C’est bel et bien à une nouvelle manifestation de la mainmise du lobby nucléocrate sur la politique que nous assistons. L’accord passé entre le PS et les Verts avait déjà été réécrit en catimini par les chiens de garde de l’atome, qui ont l’oreille de François Hollande.
Ce pseudo-aveu d’impuissance est révélateur. Et inquiétant. Car une autre voie est possible. Swisspower, l’organisme faîtier de dix-neuf services industriels suisses, a présenté lundi sa feuille de route visant à sortir non seulement du nucléaire mais aussi à réduire la dépendance de la Suisse aux énergies fossiles. Selon ce document2, à l’horizon 2050, 80% de l’électricité consommée en Suisse pourrait être d’origine renouvelable. Et les carburants fossiles seront, eux aussi, remplacés par de la géothermie, de la biomasse ou du biogaz.
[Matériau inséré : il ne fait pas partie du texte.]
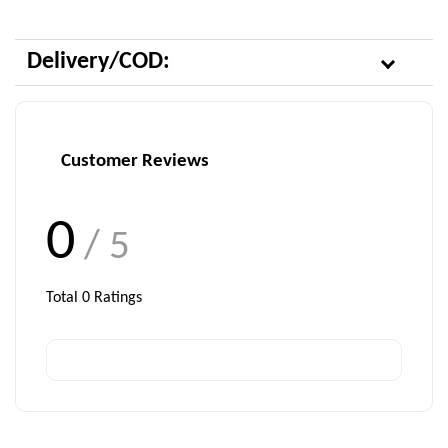
Delivery/COD:
Customer Reviews
0
/ 5
Total
0
Ratings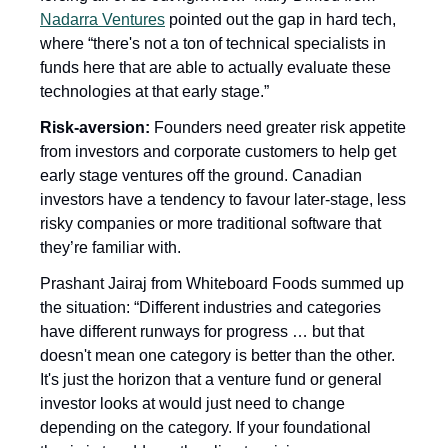
Nadarra Ventures
 pointed out the gap in hard tech, 
where “there's not a ton of technical specialists in 
funds here that are able to actually evaluate these 
technologies at that early stage.”
Risk-aversion: 
Founders need greater risk appetite 
from investors and corporate customers to help get 
early stage ventures off the ground. Canadian 
investors have a tendency to favour later-stage, less 
risky companies or more traditional software that 
they’re familiar with.
Prashant Jairaj from Whiteboard Foods summed up 
the situation: “Different industries and categories 
have different runways for progress … but that 
doesn't mean one category is better than the other. 
It's just the horizon that a venture fund or general 
investor looks at would just need to change 
depending on the category. If your foundational 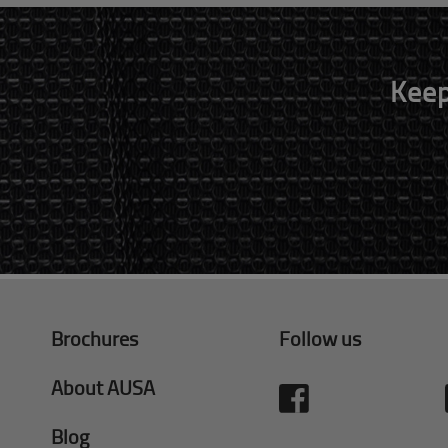
Keep
Brochures
Follow us
About AUSA
Blog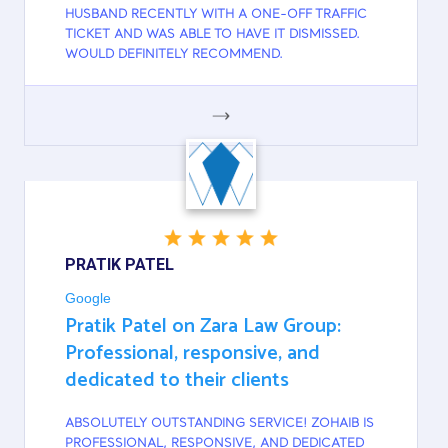
HUSBAND RECENTLY WITH A ONE-OFF TRAFFIC
TICKET AND WAS ABLE TO HAVE IT DISMISSED.
WOULD DEFINITELY RECOMMEND.
GOOGLE
PRATIK PATEL
Google
Pratik Patel on Zara Law Group:
Professional, responsive, and
dedicated to their clients
ABSOLUTELY OUTSTANDING SERVICE! ZOHAIB IS
PROFESSIONAL, RESPONSIVE, AND DEDICATED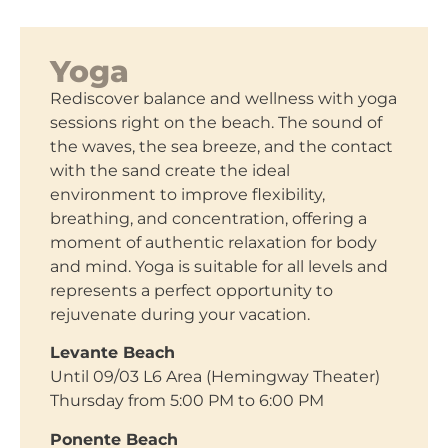
Yoga
Rediscover balance and wellness with yoga
sessions right on the beach. The sound of
the waves, the sea breeze, and the contact
with the sand create the ideal
environment to improve flexibility,
breathing, and concentration, offering a
moment of authentic relaxation for body
and mind. Yoga is suitable for all levels and
represents a perfect opportunity to
rejuvenate during your vacation.
Levante Beach
Until 09/03 L6 Area (Hemingway Theater)
Thursday from 5:00 PM to 6:00 PM
Ponente Beach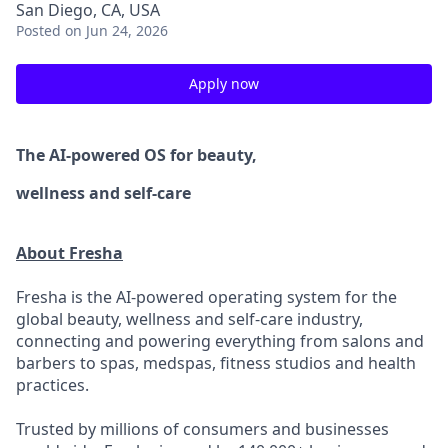
San Diego, CA, USA
Posted
on Jun 24, 2026
Apply now
The AI-powered OS
for beauty,
wellness
and self-care
About Fresha
Fresha is the AI-powered operating system for the
global beauty, wellness and self-care industry,
connecting and powering everything from salons and
barbers to spas, medspas, fitness studios and health
practices.
Trusted by millions of consumers and businesses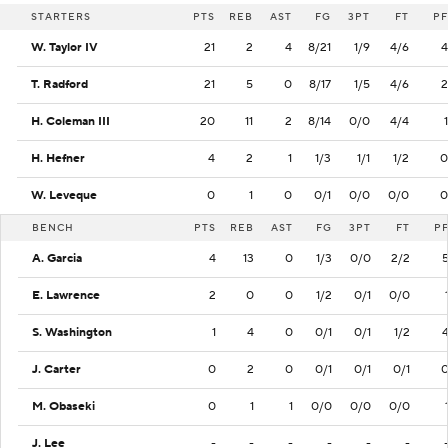
STARTERS
PTS
REB
AST
FG
3PT
FT
PF
W. Taylor IV
21
2
4
8/21
1/9
4/6
4
T. Radford
21
5
0
8/17
1/5
4/6
2
H. Coleman III
20
11
2
8/14
0/0
4/4
1
H. Hefner
4
2
1
1/3
1/1
1/2
0
W. Leveque
0
1
0
0/1
0/0
0/0
0
BENCH
PTS
REB
AST
FG
3PT
FT
P
A. Garcia
4
13
0
1/3
0/0
2/2
E. Lawrence
2
0
0
1/2
0/1
0/0
S. Washington
1
4
0
0/1
0/1
1/2
J. Carter
0
2
0
0/1
0/1
0/1
M. Obaseki
0
1
1
0/0
0/0
0/0
J. Lee
-
-
-
-
-
-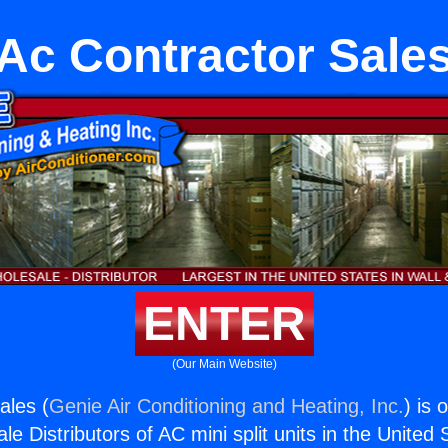
Ac Contractor Sale
ENTER
(Our Main Website)
ales (
Genie Air Conditioning and Heating, Inc.
) is 
e Distributors of AC mini split units in the United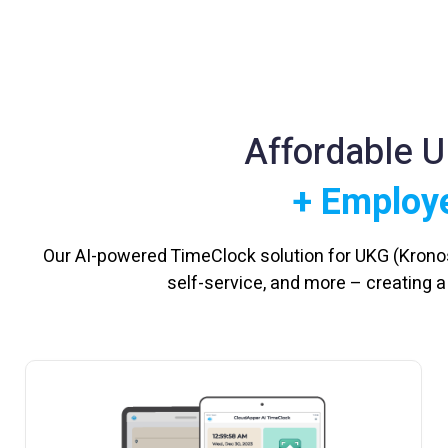
Affordable 
+ Employe
Our AI-powered TimeClock solution for UKG (Krono
self-service, and more – creating 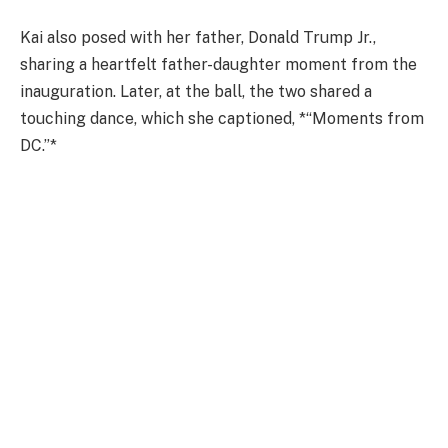
Kai also posed with her father, Donald Trump Jr.,
sharing a heartfelt father-daughter moment from the
inauguration. Later, at the ball, the two shared a
touching dance, which she captioned, *“Moments from
DC.”*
Pour paraphraser Charles de Gaulle: «L’intendance suivra.» Autrement dit: quand on veut, on peut. Encore faut-il vouloir, à défaut d’exiger, comme on serait en droit de l’attendre des Verts français.
Notes:
1. A l’exception de Noël Mamère, qui a annoncé qu’il s’abstiendrait lors du vote de confiance au projet gouvernemental qui avait lieu hier soir.
2. Masterplan 2050 des Services industriels de Swisspower, Guide de l’efficacité énergique, 1er juillet 2012, 24 pp.